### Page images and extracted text
+++

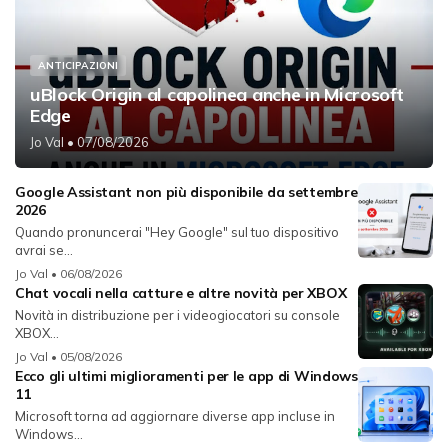
ANTICIPAZIONI
uBlock Origin al capolinea anche in Microsoft
Edge
Jo Val
• 07/08/2026
Google Assistant non più disponibile da settembre
2026
Quando pronuncerai "Hey Google" sul tuo dispositivo
avrai se...
Jo Val
• 06/08/2026
Chat vocali nella catture e altre novità per XBOX
Novità in distribuzione per i videogiocatori su console
XBOX...
Jo Val
• 05/08/2026
Ecco gli ultimi miglioramenti per le app di Windows
11
Microsoft torna ad aggiornare diverse app incluse in
Windows...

+++

### What you should do
Apply a filter for "XBOX" to the data above, then copy each line that matches.

### Exercise response
Chat vocali nella catture e altre novità per XBOX
XBOX...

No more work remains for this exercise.